▶ **REQUIREMENT**
Please restate, word for word, each line from the one containing "o prevzatí zásielky, nadobúdací" through the end of the entries below.

Stored items:
○ ○ ○ ○ ○ ○ ○
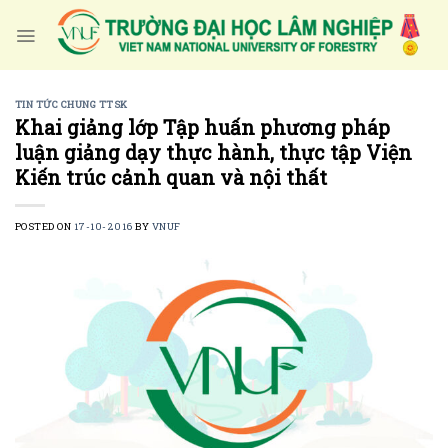
Skip
to
content
TIN TỨC CHUNG TTSK
Khai giảng lớp Tập huấn phương pháp
luận giảng dạy thực hành, thực tập Viện
Kiến trúc cảnh quan và nội thất
POSTED ON
17-10-2016
BY
VNUF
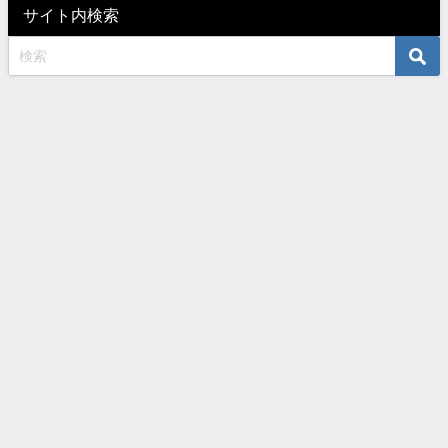
サイト内検索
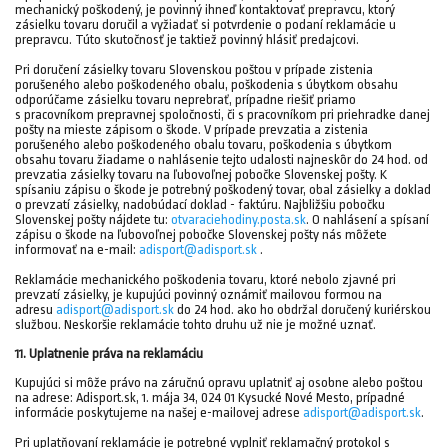
mechanický poškodený, je povinný ihneď kontaktovať prepravcu, ktorý
zásielku tovaru doručil a vyžiadať si potvrdenie o podaní reklamácie u
prepravcu. Túto skutočnosť je taktiež povinný hlásiť predajcovi.
Pri doručení zásielky tovaru Slovenskou poštou v prípade zistenia
porušeného alebo poškodeného obalu, poškodenia s úbytkom obsahu
odporúčame zásielku tovaru neprebrať, prípadne riešiť priamo
s pracovníkom prepravnej spoločnosti, či s pracovníkom pri priehradke danej
pošty na mieste zápisom o škode. V prípade prevzatia a zistenia
porušeného alebo poškodeného obalu tovaru, poškodenia s úbytkom
obsahu tovaru žiadame o nahlásenie tejto udalosti najneskôr do 24 hod. od
prevzatia zásielky tovaru na ľubovoľnej pobočke Slovenskej pošty. K
spísaniu zápisu o škode je potrebný poškodený tovar, obal zásielky a doklad
o prevzatí zásielky, nadobúdací doklad - faktúru. Najbližšiu pobočku
Slovenskej pošty nájdete tu:
otvaraciehodiny.posta.sk
. O nahlásení a spísaní
zápisu o škode na ľubovoľnej pobočke Slovenskej pošty nás môžete
informovať na e-mail:
adisport@adisport.sk
.
Reklamácie mechanického poškodenia tovaru, ktoré nebolo zjavné pri
prevzatí zásielky, je kupujúci povinný oznámiť mailovou formou na
adresu
adisport@adisport.sk
do 24 hod. ako ho obdržal doručený kuriérskou
službou. Neskoršie reklamácie tohto druhu už nie je možné uznať.
11. Uplatnenie práva na reklamáciu
Kupujúci si môže právo na záručnú opravu uplatniť aj osobne alebo poštou
na adrese: Adisport.sk, 1. mája 34, 024 01 Kysucké Nové Mesto, prípadné
informácie poskytujeme na našej e-mailovej adrese
adisport@adisport.sk
.
Pri uplatňovaní reklamácie je potrebné vyplniť reklamačný protokol s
○ ○ ○ ○ ○ ○ ○
▶ **ANSWER TO THIS TASK**
o prevzatí zásielky, nadobúdací doklad - faktúru. Najbližšiu pobočku
Slovenskej pošty nájdete tu:
otvaraciehodiny.posta.sk
. O nahlásení a spísaní
zápisu o škode na ľubovoľnej pobočke Slovenskej pošty nás môžete
informovať na e-mail:
adisport@adisport.sk
.
Reklamácie mechanického poškodenia tovaru, ktoré nebolo zjavné pri
prevzatí zásielky, je kupujúci povinný oznámiť mailovou formou na
adresu
adisport@adisport.sk
do 24 hod. ako ho obdržal doručený kuriérskou
službou. Neskoršie reklamácie tohto druhu už nie je možné uznať.
11. Uplatnenie práva na reklamáciu
Kupujúci si môže právo na záručnú opravu uplatniť aj osobne alebo poštou
na adrese: Adisport.sk, 1. mája 34, 024 01 Kysucké Nové Mesto, prípadné
informácie poskytujeme na našej e-mailovej adrese
adisport@adisport.sk
.
Pri uplatňovaní reklamácie je potrebné vyplniť reklamačný protokol s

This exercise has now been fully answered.